Feeding black holes develop a fractal skin as they grow. That’s the conclusion of simulations that take advantage of a correlation between fluid dynamics and gravity.

“We showed that when you throw stuff into a black hole, the surface of the black hole responds like a fluid – and in particular, it can become turbulent,” says Allan Adams at the Massachusetts Institute of Technology. “More precisely, the horizon itself becomes a fractal.”

Fractals are mathematical sets that show self-similar patterns: zoom in on one part of a fractal drawing, like the famous Mandelbrot set, and the smaller portion will look nearly the same as the original image. Objects with fractal geometries show up all over nature, from clouds to the coast of England.

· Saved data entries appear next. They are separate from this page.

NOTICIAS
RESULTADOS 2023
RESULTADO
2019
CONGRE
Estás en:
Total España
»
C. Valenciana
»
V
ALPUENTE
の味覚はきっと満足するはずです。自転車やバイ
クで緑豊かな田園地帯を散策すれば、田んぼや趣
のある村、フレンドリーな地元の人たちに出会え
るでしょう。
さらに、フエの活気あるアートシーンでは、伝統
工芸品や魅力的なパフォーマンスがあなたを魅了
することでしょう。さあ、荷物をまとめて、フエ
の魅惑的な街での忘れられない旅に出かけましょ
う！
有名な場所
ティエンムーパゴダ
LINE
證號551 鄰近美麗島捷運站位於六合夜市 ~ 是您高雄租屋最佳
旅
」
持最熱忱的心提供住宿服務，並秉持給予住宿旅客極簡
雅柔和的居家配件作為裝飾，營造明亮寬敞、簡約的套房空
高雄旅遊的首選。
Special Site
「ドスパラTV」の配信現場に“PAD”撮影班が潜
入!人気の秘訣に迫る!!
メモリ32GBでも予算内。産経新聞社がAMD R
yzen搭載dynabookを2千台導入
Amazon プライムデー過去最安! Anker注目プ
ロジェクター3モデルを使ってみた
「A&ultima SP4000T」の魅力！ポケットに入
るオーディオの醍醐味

Adams and his colleagues have now found evidence that fractal behaviour occurs in an unexpected place: on the surface of a feeding black hole. Black holes grow by devouring matter that falls into them; the black hole at the centre of our galaxy is due to feast on a gas cloud later this year. But the details of how feeding black holes grow, and how this might affect their host galaxies, are still unknown.

**Milky black hole**

To investigate what the horizon of a black hole looks like at mealtime, Adams took advantage of a mathematical duality between Einstein’s equations of general relativity – which describe gravity near black holes – and fluid dynamics. Physicists showed in 2007 that the equations describing fluids and black holes can be translated back and forth. Playing these mathematical games can give insights into both systems – if a particular behaviour is simpler in one regime, it can give physicists intuition about how things work in the other.

Adams and his colleagues were curious about turbulence, a kind of churning fluid flow that shows up everywhere in fluid dynamics, from the way milk behaves in coffee to the way air moves beneath a plane’s wings.

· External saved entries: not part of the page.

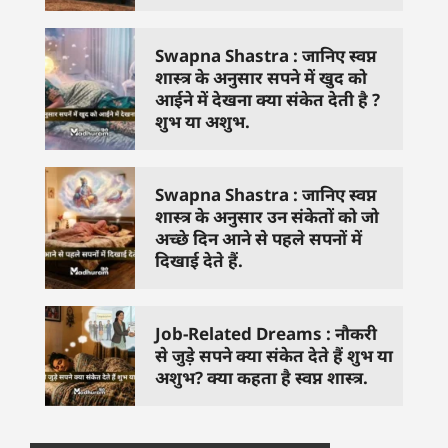
Swapna Shastra : जानिए स्वप्न
शास्त्र के अनुसार सपने में खुद को
आईने में देखना क्या संकेत देती है ?
शुभ या अशुभ.
Swapna Shastra : जानिए स्वप्न
शास्त्र के अनुसार उन संकेतों को जो
अच्छे दिन आने से पहले सपनों में
दिखाई देते हैं.
Job-Related Dreams : नौकरी
से जुड़े सपने क्या संकेत देते हैं शुभ या
अशुभ? क्या कहता है स्वप्न शास्त्र.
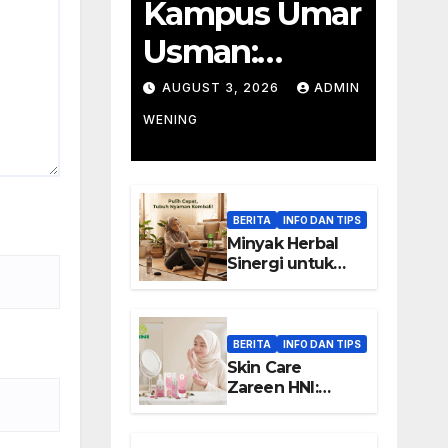
Kampus Umar
Usman:
Pendidikan
AUGUST 3, 2026
ADMIN
Wirausaha
WENING
BERITA
INFO DAN TIPS
Minyak Herbal
Sinergi untuk
Rutinitas Setelah
Aktivitas Padat
BERITA
INFO DAN TIPS
Skin Care
Zareen HNI:
Keunggulan dan
Manfaat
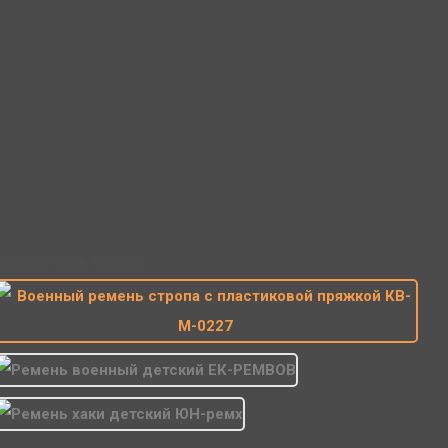
Рассчитываем стоимость доставки...
Точная стоимость доставки в корзине при оформлении
заказа.
Почта
Доставка Почтой России
Рассчитываем стоимость доставки...
Точная стоимость доставки в корзине при оформлении
заказа.
Аналогичные товары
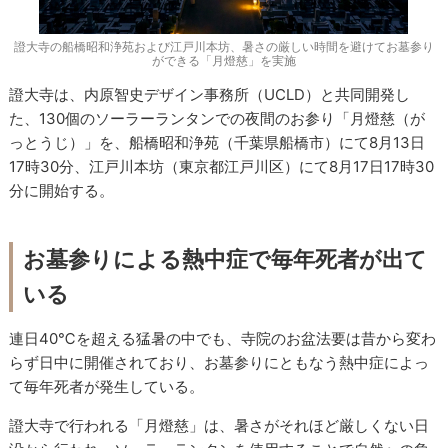
證大寺の船橋昭和浄苑および江戸川本坊、暑さの厳しい時間を避けてお墓参り
ができる「月燈慈」を実施
證大寺は、内原智史デザイン事務所（UCLD）と共同開発し
た、130個のソーラーランタンでの夜間のお参り「月燈慈（が
っとうじ）」を、船橋昭和浄苑（千葉県船橋市）にて8月13日
17時30分、江戸川本坊（東京都江戸川区）にて8月17日17時30
分に開始する。
お墓参りによる熱中症で毎年死者が出て
いる
連日40℃を超える猛暑の中でも、寺院のお盆法要は昔から変わ
らず日中に開催されており、お墓参りにともなう熱中症によっ
て毎年死者が発生している。
證大寺で行われる「月燈慈」は、暑さがそれほど厳しくない日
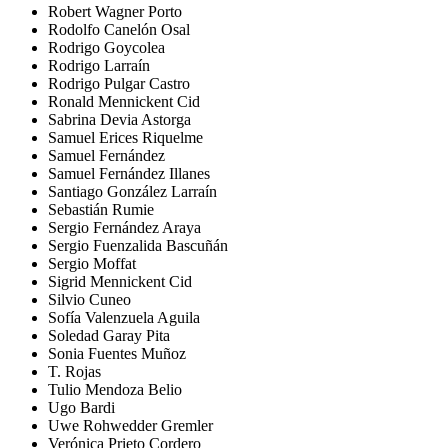
Robert Wagner Porto
Rodolfo Canelón Osal
Rodrigo Goycolea
Rodrigo Larraín
Rodrigo Pulgar Castro
Ronald Mennickent Cid
Sabrina Devia Astorga
Samuel Erices Riquelme
Samuel Fernández
Samuel Fernández Illanes
Santiago González Larraín
Sebastián Rumie
Sergio Fernández Araya
Sergio Fuenzalida Bascuñán
Sergio Moffat
Sigrid Mennickent Cid
Silvio Cuneo
Sofía Valenzuela Aguila
Soledad Garay Pita
Sonia Fuentes Muñoz
T. Rojas
Tulio Mendoza Belio
Ugo Bardi
Uwe Rohwedder Gremler
Verónica Prieto Cordero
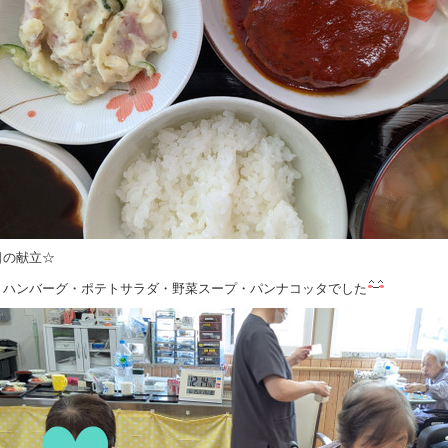
日の献立☆
りハンバーグ・ポテトサラダ・野菜スープ・パンナコッタでした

“We have this duality between fluids and black holes, and we know the fluids do something fascinating, they go turbulent,” says Adams. “But we have no idea how that translates on the black hole.”

Led by Paul Chesler, who is a post-doc researcher at Harvard, the team first modelled a turbulent fluid system. They then translated it into the black hole regime and let it develop with time. When they looked again, the horizon of the black hole appeared to have developed an infinite surface area.

**Infinite like England**

“That’s the signal of having a fractal,” says Adams. The area is infinite in the same way that the coastline of England appears to have an infinite length – the more you zoom in, the more detailed the shape becomes and so the more space it seems to take up.

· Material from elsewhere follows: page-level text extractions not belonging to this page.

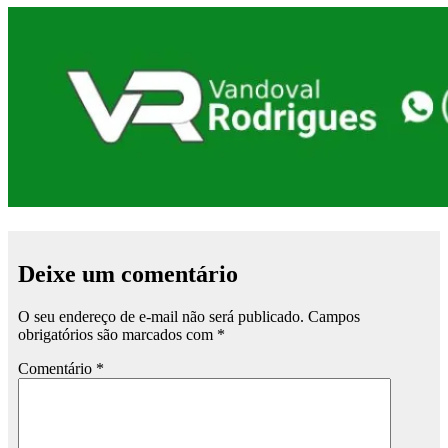
Deixe um comentário
O seu endereço de e-mail não será publicado.
Campos
obrigatórios são marcados com
*
Comentário
*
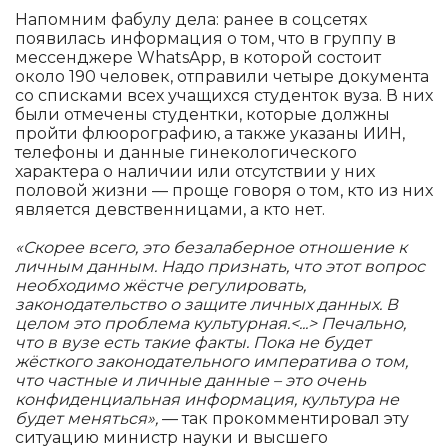
Напомним фабулу дела: ранее в соцсетях
появилась информация о том, что в группу в
мессенджере WhatsApp, в которой состоит
около 190 человек, отправили четыре документа
со списками всех учащихся студенток вуза. В них
были отмечены студентки, которые должны
пройти флюорографию, а также указаны ИИН,
телефоны и данные гинекологического
характера о наличии или отсутствии у них
половой жизни — проще говоря о том, кто из них
является девственницами, а кто нет.
«Скорее всего, это безалаберное отношение к
личным данным. Надо признать, что этот вопрос
необходимо жёстче регулировать,
законодательство о защите личных данных. В
целом это проблема культурная.<...> Печально,
что в вузе есть такие факты. Пока не будет
жёсткого законодательного императива о том,
что частные и личные данные – это очень
конфиденциальная информация, культура не
будет меняться»,
— так прокомментировал эту
ситуацию министр науки и высшего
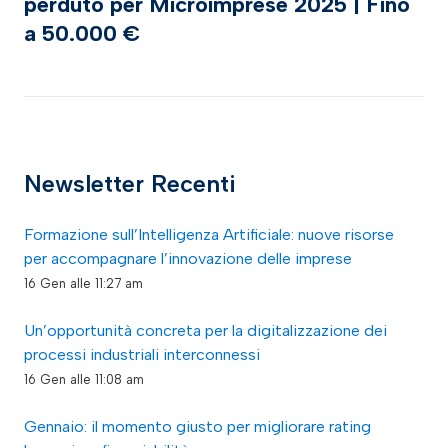
perduto per Microimprese 2025 | Fino
a 50.000 €
Newsletter Recenti
Formazione sull’Intelligenza Artificiale: nuove risorse
per accompagnare l’innovazione delle imprese
16 Gen alle 11:27 am
Un’opportunità concreta per la digitalizzazione dei
processi industriali interconnessi
16 Gen alle 11:08 am
Gennaio: il momento giusto per migliorare rating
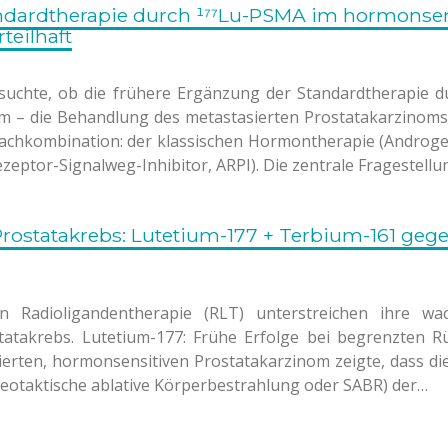
ndardtherapie durch ¹⁷⁷Lu-PSMA im hormonsen
teilhaft
rsuchte, ob die frühere Ergänzung der Standardtherapie 
ium – die Behandlung des metastasierten Prostatakarzinom
ifachkombination: der klassischen Hormontherapie (Androg
tor-Signalweg-Inhibitor, ARPI). Die zentrale Fragestellu
Prostatakrebs: Lutetium-177 + Terbium-161 geg
en Radioligandentherapie (RLT) unterstreichen ihre wa
atakrebs. Lutetium-177: Frühe Erfolge bei begrenzten Rü
vierten, hormonsensitiven Prostatakarzinom zeigte, dass d
reotaktische ablative Körperbestrahlung oder SABR) der…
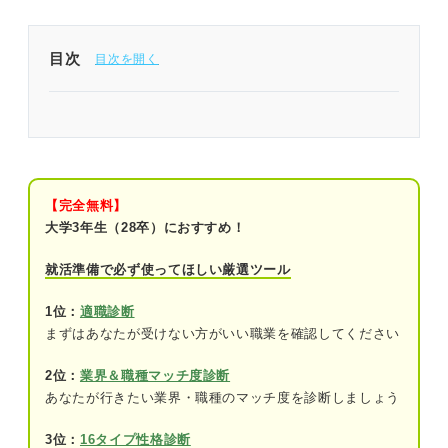
目次
Uターン就職とは？ 意味を押さえて的確に就活を進
めよう
就活生必見！ 好印象を生む就活マナーを手
に入れよう
【完全無料】
大学3年生（28卒）におすすめ！
Uターン就職とは？ IターンやJターンとの違いも押
就活準備で必ず使ってほしい厳選ツール
さえよう
Iターン就職・Jターン就職との違い
1位：
適職診断
まずはあなたが受けない方がいい職業を確認してください
Uターン就職の例
2位：
業界＆職種マッチ度診断
データから知る！ Uターン就職者の実態
あなたが行きたい業界・職種のマッチ度を診断しましょう
Uターン就職者の就業先
3位：
16タイプ性格診断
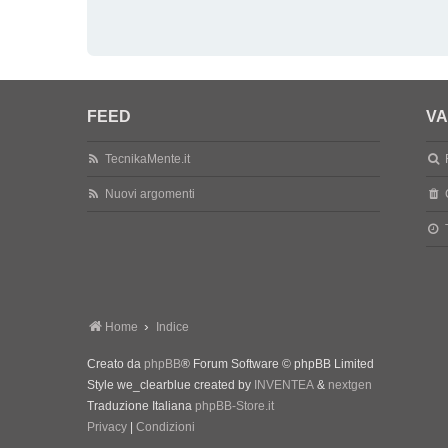
FEED
VA
TecnikaMente.it
Nuovi argomenti
Home
Indice
Creato da
phpBB
® Forum Software © phpBB Limited
Style we_clearblue created by
INVENTEA
&
nextgen
Traduzione Italiana
phpBB-Store.it
Privacy
|
Condizioni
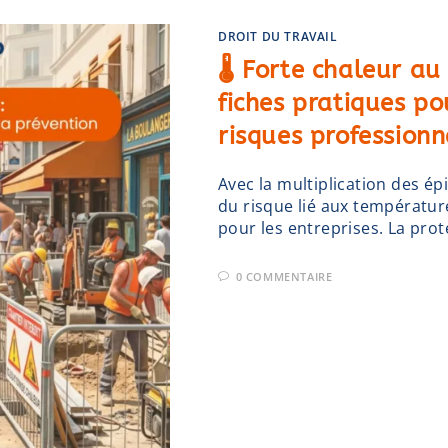
DROIT DU TRAVAIL
🌡️ Forte chaleur au
fiches pratiques po
risques professionn
Avec la multiplication des ép
du risque lié aux températur
pour les entreprises. La prot
0 COMMENTAIRE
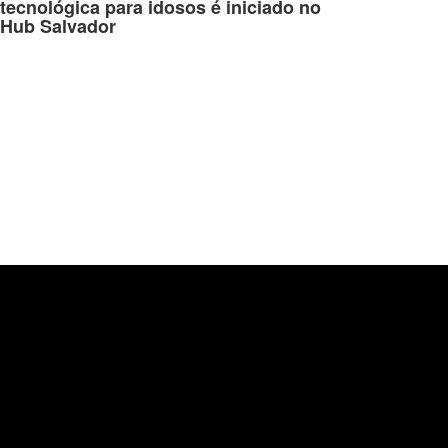
tecnológica para idosos é iniciado no
Hub Salvador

“The fact that it turns out you can just look at the horizon and it will be a fractal if the fluid is turbulent, that is a surprise,” says Adams. “That was a delight.”

Because the team simplified some aspects of the model to make the simulations easier, it is unclear how it will translate to real black holes. But if black holes really do grow fractal skins when they feed, signals of this may show up in the gravitational waves they emit.

“In many ways this work is a tour de force,” says Luis Lehner at the Perimeter Institute in Waterloo, Ontario, Canada. “This is the very first time that any group has shown a gravitational field going turbulent in a perturbed black hole space-time. It is opening several interesting doors. We’ll see how things develop.”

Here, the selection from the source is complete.